Wednesday, January 30, 2008

Nature Article on Evolution and Violence

The latest issue of Nature has an interesting piece on evolution and violence entitled "Human behaviour: Killer Instincts" by Dan Jones. Here is a sample:

...A growing number of psychologists, neuroscientists and anthropologists have accumulated evidence that understanding many aspects of antisocial behaviour, including violence and murder, requires the study of brains, genes and evolution, as well as the societies those factors have wrought.

At the same time, though, historians, archaeologists and criminologists have started to argue that in most places life was more violent — and more likely to end in murder — in the past than it is today. The time span of this apparent decline in violence has been too short for appeals to natural selection to be convincing. If humans have evolved to kill, then it seems that they have also evolved to live without killing, given the right circumstances.

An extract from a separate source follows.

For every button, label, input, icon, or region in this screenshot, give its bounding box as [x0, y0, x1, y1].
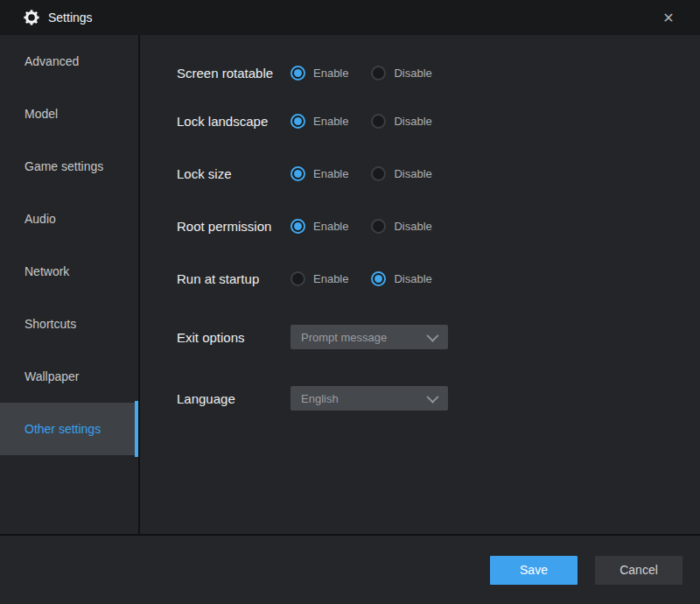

....A key condition for an evolutionary account of homicide is an explanation of the fact that most deadly violence is committed by men. Evolutionary psychologists say that this is because men have evolved to compete more intensively than women in the race for status, material wealth and sexual partners. In terms of the by-product theory, men are more likely to suffer the consequences when competition gets out of hand. This competitive kindling, Daly and Wilson argue, is at its most combustible in men of low socioeconomic status in regions of high social inequality, suffused with a sense of everything to gain and little to lose.

....The evidence suggests that humans may indeed have what the Seville Statement called a 'violent brain', in as much as evolution may favour those who go to war. But evolution has also furnished us with a moral sense. The complexities of the relationship between morals and violence may prove a fruitful field for future research, in as much as they can be disentangled from the social and historical factors that clearly hold great sway over the ultimate levels of violence. Evolution is not destiny; but understanding it could help maintain the hard-to-discern progress of peace.

Going from our violent past to our enhanced future... this issue of Nature also has some interesting reply letters to this Commentary about cognitive-enhancing drugs published in Dec. 2007. Here is a sample of some of the replies:

From Nick Bostrom:

...Unfortunately, progress on developing effective cognitive enhancers, and on understanding their long-term effects, is hampered by a shortage of focused research in this area. In general, the potential of enhancement medicine has yet to be fully appreciated.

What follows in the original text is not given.